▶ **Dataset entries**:
§

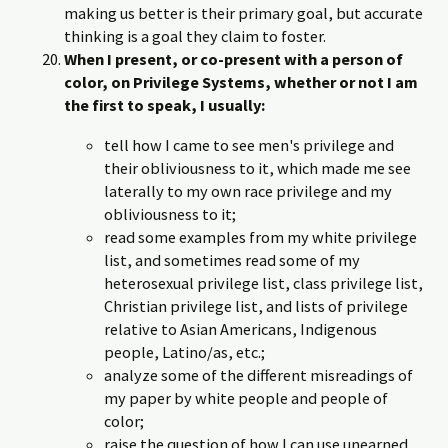
making us better is their primary goal, but accurate
thinking is a goal they claim to foster.
When I present, or co-present with a person of
color, on Privilege Systems, whether or not I am
the first to speak, I usually:
tell how I came to see men's privilege and
their obliviousness to it, which made me see
laterally to my own race privilege and my
obliviousness to it;
read some examples from my white privilege
list, and sometimes read some of my
heterosexual privilege list, class privilege list,
Christian privilege list, and lists of privilege
relative to Asian Americans, Indigenous
people, Latino/as, etc.;
analyze some of the different misreadings of
my paper by white people and people of
color;
raise the question of how I can use unearned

§

▶ **TASK BRIEF**: How many lines in the records above contain the string "color"? State the number and nothing more.

▶ **RESPONSE TO THE TASK**: 2